Work to be completed:
Could the data below be printed out exactly, with the pictures left out?
· · · · ·
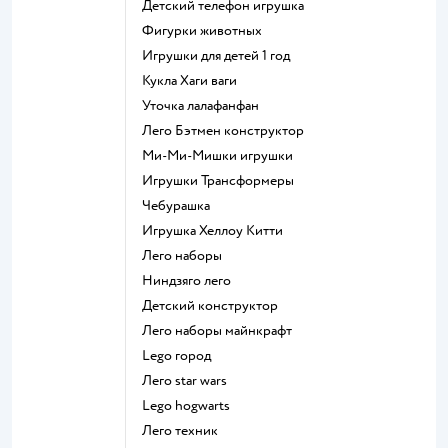
Детский телефон игрушка
Фигурки животных
Игрушки для детей 1 год
Кукла Хаги ваги
Уточка лалафанфан
Лего Бэтмен конструктор
Ми-Ми-Мишки игрушки
Игрушки Трансформеры
Чебурашка
Игрушка Хеллоу Китти
Лего наборы
Ниндзяго лего
Детский конструктор
Лего наборы майнкрафт
Lego город
Лего star wars
Lego hogwarts
Лего техник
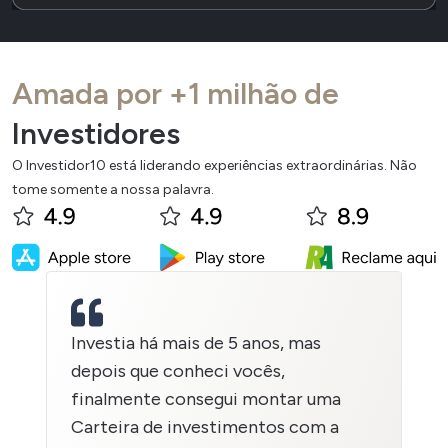
Amada por +1 milhão de
Investidores
O Investidor10 está liderando experiências extraordinárias. Não
tome somente a nossa palavra.
Investia há mais de 5 anos, mas
depois que conheci vocês,
finalmente consegui montar uma
Carteira de investimentos com a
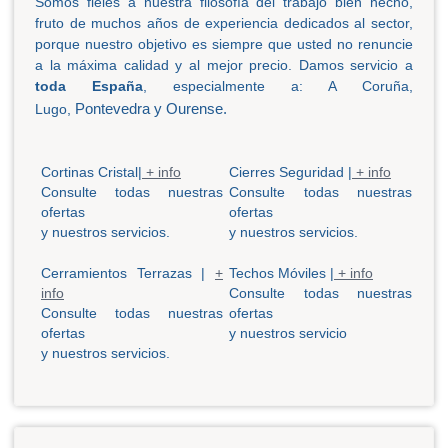
Somos fieles a nuestra filosofía del trabajo bien hecho,
fruto de muchos años de experiencia dedicados al sector,
porque nuestro objetivo es siempre que usted no renuncie
a la máxima calidad y al mejor precio. Damos servicio a
toda España
, especialmente a: A Coruña,
Pontevedra
y
Ourense.
Lugo,
Cortinas Cristal|
+ info
Cierres Seguridad |
+ info
Consulte todas nuestras
Consulte todas nuestras
ofertas
ofertas
y nuestros servicios.
y nuestros servicios.
Cerramientos Terrazas |
+
Techos Móviles |
+ info
info
Consulte todas nuestras
Consulte todas nuestras
ofertas
ofertas
y nuestros servicio
y nuestros servicios.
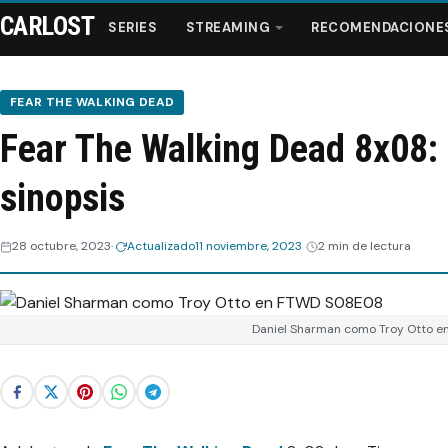
CARLOST
SERIES
STREAMING
RECOMENDACIONE
FEAR THE WALKING DEAD
Fear The Walking Dead 8x08: 
Series
sinopsis
Streaming
28 octubre, 2023
Actualizado
11 noviembre, 2023
2 min de lectura
Recomendaciones
Videos
Daniel Sharman como Troy Otto 
Webisodios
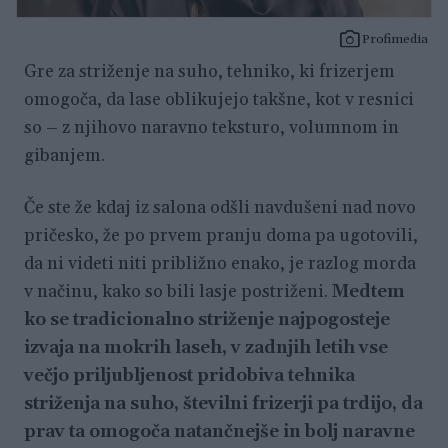
Profimedia
Gre za striženje na suho, tehniko, ki frizerjem
omogoča, da lase oblikujejo takšne, kot v resnici
so – z njihovo naravno teksturo, volumnom in
gibanjem.
Če ste že kdaj iz salona odšli navdušeni nad novo
pričesko, že po prvem pranju doma pa ugotovili,
da ni videti niti približno enako, je razlog morda
v načinu, kako so bili lasje postriženi.
Medtem
ko se tradicionalno striženje najpogosteje
izvaja na mokrih laseh, v zadnjih letih vse
večjo priljubljenost pridobiva tehnika
striženja na suho, številni frizerji pa trdijo, da
prav ta omogoča natančnejše in bolj naravne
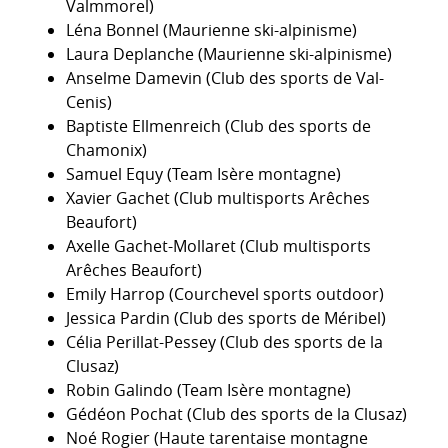
Valmmorel)
Léna Bonnel (Maurienne ski-alpinisme)
Laura Deplanche (Maurienne ski-alpinisme)
Anselme Damevin (Club des sports de Val-
Cenis)
Baptiste Ellmenreich (Club des sports de
Chamonix)
Samuel Equy (Team Isère montagne)
Xavier Gachet (Club multisports Arêches
Beaufort)
Axelle Gachet-Mollaret (Club multisports
Arêches Beaufort)
Emily Harrop (Courchevel sports outdoor)
Jessica Pardin (Club des sports de Méribel)
Célia Perillat-Pessey (Club des sports de la
Clusaz)
Robin Galindo (Team Isère montagne)
Gédéon Pochat (Club des sports de la Clusaz)
Noé Rogier (Haute tarentaise montagne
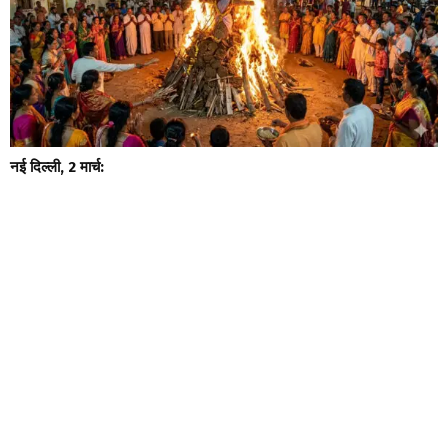
नई दिल्ली, 2 मार्च:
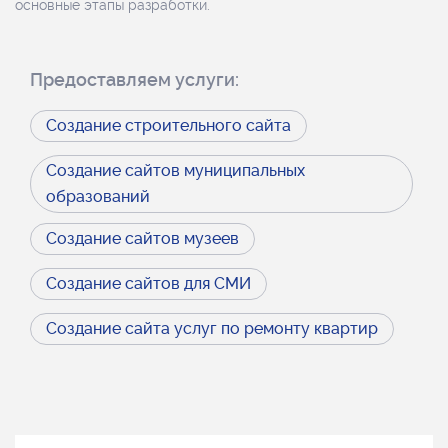
основные этапы разработки.
Предоставляем услуги:
Создание строительного сайта
Создание сайтов муниципальных
образований
Создание сайтов музеев
Создание сайтов для СМИ
Создание сайта услуг по ремонту квартир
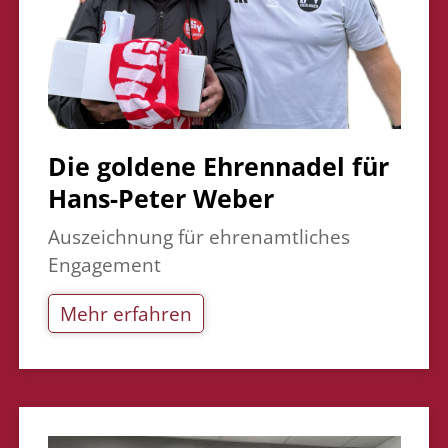
Die goldene Ehrennadel für
Hans-Peter Weber
Auszeichnung für ehrenamtliches
Engagement
Mehr erfahren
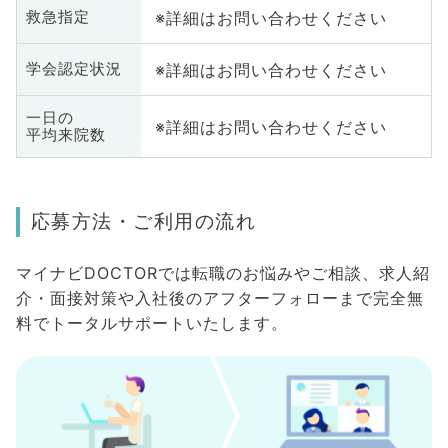
※詳細はお問い合わせください
救急指定
※詳細はお問い合わせください
学会認定状況
一日の
※詳細はお問い合わせください
平均来院数
応募方法・ご利用の流れ
マイナビDOCTORでは転職のお悩みやご相談、求人紹
介・面接対策や入社後のアフターフォローまで完全無
料でトータルサポートいたします。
· · · · ·
Exercise output:
Детский телефон игрушка
Фигурки животных
Игрушки для детей 1 год
Кукла Хаги ваги
Уточка лалафанфан
Лего Бэтмен конструктор
Ми-Ми-Мишки игрушки
Игрушки Трансформеры
Чебурашка
Игрушка Хеллоу Китти
Лего наборы
Ниндзяго лего
Детский конструктор
Лего наборы майнкрафт
Lego город
Лего star wars
Lego hogwarts
Лего техник
Amada por +1 milhão de
Investidores
O Investidor10 está liderando experiências extraordinárias. Não
tome somente a nossa palavra.
Investia há mais de 5 anos, mas
depois que conheci vocês,
finalmente consegui montar uma
Carteira de investimentos com a
Somos fieles a nuestra filosofía del trabajo bien hecho,
fruto de muchos años de experiencia dedicados al sector,
porque nuestro objetivo es siempre que usted no renuncie
a la máxima calidad y al mejor precio. Damos servicio a
toda España
, especialmente a: A Coruña,
Pontevedra
y
Ourense.
Lugo,
Cortinas Cristal|
+ info
Cierres Seguridad |
+ info
Consulte todas nuestras
Consulte todas nuestras
ofertas
ofertas
y nuestros servicios.
y nuestros servicios.
Cerramientos Terrazas |
+
Techos Móviles |
+ info
info
Consulte todas nuestras
Consulte todas nuestras
ofertas
ofertas
y nuestros servicio
y nuestros servicios.
CARLOST
SERIES
STREAMING
RECOMENDACIONE
FEAR THE WALKING DEAD
Fear The Walking Dead 8x08: 
Series
sinopsis
Streaming
28 octubre, 2023
Actualizado
11 noviembre, 2023
2 min de lectura
Recomendaciones
Videos
Daniel Sharman como Troy Otto 
Webisodios
Profimedia
Gre za striženje na suho, tehniko, ki frizerjem
omogoča, da lase oblikujejo takšne, kot v resnici
so – z njihovo naravno teksturo, volumnom in
gibanjem.
Če ste že kdaj iz salona odšli navdušeni nad novo
pričesko, že po prvem pranju doma pa ugotovili,
da ni videti niti približno enako, je razlog morda
v načinu, kako so bili lasje postriženi.
Medtem
ko se tradicionalno striženje najpogosteje
izvaja na mokrih laseh, v zadnjih letih vse
večjo priljubljenost pridobiva tehnika
striženja na suho, številni frizerji pa trdijo, da
prav ta omogoča natančnejše in bolj naravne
Valmmorel)
Léna Bonnel (Maurienne ski-alpinisme)
Laura Deplanche (Maurienne ski-alpinisme)
Anselme Damevin (Club des sports de Val-
Cenis)
Baptiste Ellmenreich (Club des sports de
Chamonix)
Samuel Equy (Team Isère montagne)
Xavier Gachet (Club multisports Arêches
Beaufort)
Axelle Gachet-Mollaret (Club multisports
Arêches Beaufort)
Emily Harrop (Courchevel sports outdoor)
Jessica Pardin (Club des sports de Méribel)
Célia Perillat-Pessey (Club des sports de la
Clusaz)
Robin Galindo (Team Isère montagne)
Gédéon Pochat (Club des sports de la Clusaz)
Noé Rogier (Haute tarentaise montagne
नई दिल्ली, 2 मार्च:
основные этапы разработки.
Предоставляем услуги:
Создание строительного сайта
Создание сайтов муниципальных
образований
Создание сайтов музеев
Создание сайтов для СМИ
Создание сайта услуг по ремонту квартир
Die goldene Ehrennadel für
Hans-Peter Weber
Auszeichnung für ehrenamtliches
Engagement
Mehr erfahren
※詳細はお問い合わせください
救急指定
※詳細はお問い合わせください
学会認定状況
一日の
※詳細はお問い合わせください
平均来院数
応募方法・ご利用の流れ
マイナビDOCTORでは転職のお悩みやご相談、求人紹
介・面接対策や入社後のアフターフォローまで完全無
料でトータルサポートいたします。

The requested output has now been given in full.